The Foxconn facility has been racing to control an outbreak since mid-October, though the company has not disclosed the number of infections among its workers. On Wednesday, the Zhengzhou Airport Economy Zone, where the Foxconn plant is located, announced new lockdown measures.
As the Foxconn exodus thrust the Zhengzhou outbreak into the spotlight, the city’s health authorities have tried to allay public fears.
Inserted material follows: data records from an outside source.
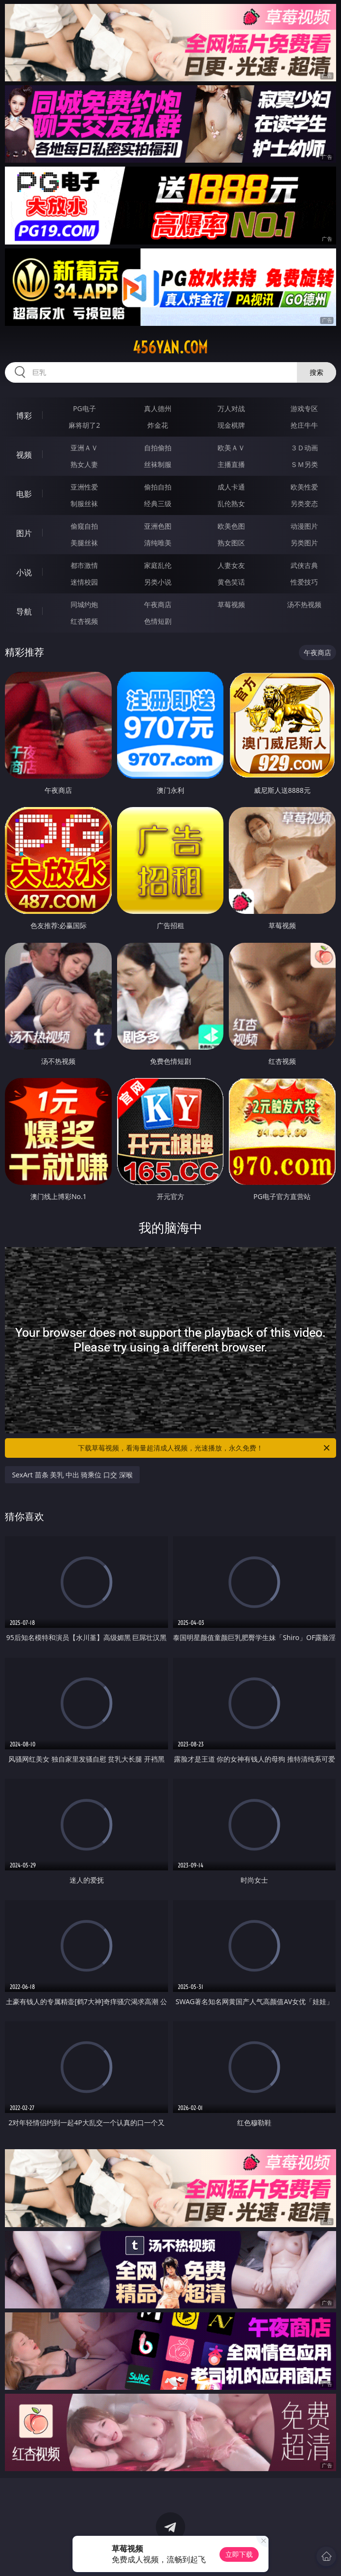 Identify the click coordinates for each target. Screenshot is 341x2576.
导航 (24, 611)
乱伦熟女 (231, 503)
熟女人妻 (84, 464)
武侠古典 (304, 565)
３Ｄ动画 (304, 447)
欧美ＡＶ (231, 447)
On Monday, the Zhengzhou municipal health commission published a WeChat article with the headline: “Covid is not that horrible, but preventable and treatable.”
Huang, the expert at the Council on Foreign Relations, said misconceptions about the virus would complicate matters if China did at some point decide to move away from zero Covid.
“Even if in the future, China wants to change the narrative and play down the seriousness of the disease, some people might not buy into the new narrative,” he said.
As the winter approaches, experts warn that China could be hit by a new wave of infections – and a new cycle of draconian lockdowns.
China reported 2,755 local infections for Tuesday, the highest daily tally since August.
“Judging from the situation in China, there will be a major outbreak sooner or later. China has deployed tremendous efforts and paid a heavy cost to prevent that from happening, but in the end, it won’t be able to stop such a highly infectious disease from spreading,” Jin said.